Retrospective cohort study.
Using 2021-2023 Kythera Labs Medicaid data, the 20 most frequently billed procedures by psychiatrists were identified. We selected states with the top 20% and bottom 20% mean reimbursement. The SMI population had 1 or more medical claims for SMI during the identification period and continuous enrollment for 1 year pre- and post diagnosis. The effect of reimbursement rates on health outcomes was estimated, controlling for patient-level and fixed-state characteristics.

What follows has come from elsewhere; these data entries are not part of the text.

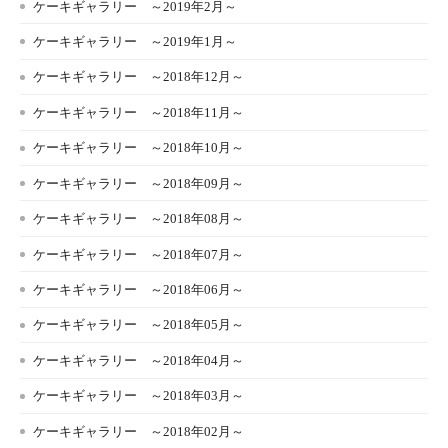
ケーキギャラリー ～2019年2月～
ケーキギャラリー ～2019年1月～
ケーキギャラリー ～2018年12月～
ケーキギャラリー ～2018年11月～
ケーキギャラリー ～2018年10月～
ケーキギャラリー ～2018年09月～
ケーキギャラリー ～2018年08月～
ケーキギャラリー ～2018年07月～
ケーキギャラリー ～2018年06月～
ケーキギャラリー ～2018年05月～
ケーキギャラリー ～2018年04月～
ケーキギャラリー ～2018年03月～
ケーキギャラリー ～2018年02月～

The high-reimbursement-rate cohort (n = 99,024) was 5% less likely to have psychiatric-specific inpatient and outpatient visits and 23% less likely to have psychiatric-specific emergency department (ED) visits than the low-reimbursement cohort (n = 154,437). The high-reimbursement cohort was less likely to have inpatient and ED visits and demonstrated 24% lower overall costs and 19% lower psychiatric-specific costs annually.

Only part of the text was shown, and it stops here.